On April 24, an 8-story factory just outside Dhaka, the capital city of Bangladesh, collapsed, killing 380 workers and injuring many more. Suppliers for several fashion retailers were leasing space in the building, including Primark (a subsidiary of Associated British Foods), Loblaws, Matalan, and Bonmarche. The building was known as the Rana Plaza complex. One of Primark’s suppliers, Simple Approach, had contracted New Wave to produce garments for the fashion retailer. New Wave workers were located on the second floor of the building when it collapsed.
Primark issued an email accepting responsibility to aid the victims of the accident, both now and in the future. Its plans include offering long-term aid to children who lost their parents in the collapse, financial assistance to workers injured during the collapse, and payments to those family members who lost loved ones. Primark is calling upon other fashion retailers which had operating factories in the building to do the same.
Fashion retailer Loblaws has also indicated its willingness to compensate victims. Through its spokesperson Julija Hunter, Loblaws has committed to delivering support to the victims and their families in, “the best and most meaningful way.” She said the company is committed to providing benefits to relieve the suffering, “both now and in the future.”
In addition to the compensation provided to the victims and their families, Primark is also studying how to prevent a similar event from happening in the future.

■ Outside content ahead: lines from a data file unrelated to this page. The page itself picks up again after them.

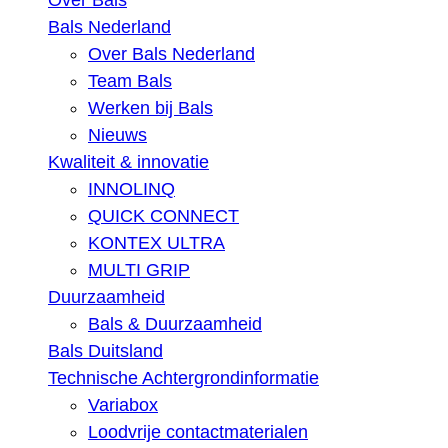
Over Bals
Bals Nederland
Over Bals Nederland
Team Bals
Werken bij Bals
Nieuws
Kwaliteit & innovatie
INNOLINQ
QUICK CONNECT
KONTEX ULTRA
MULTI GRIP
Duurzaamheid
Bals & Duurzaamheid
Bals Duitsland
Technische Achtergrondinformatie
Variabox
Loodvrije contactmaterialen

They are examining their suppliers that operate on multi-floor buildings, especially those with multiple tenants on different floors.
The company also plans to ask the Ethical Trading Initiative (ETI) to look into the issue. According to the email released by Primark, it’s not a matter of whether or not the issue of multi-floor, multi-tenant buildings such as the Rana Plaza should be tested, but how this process should be done.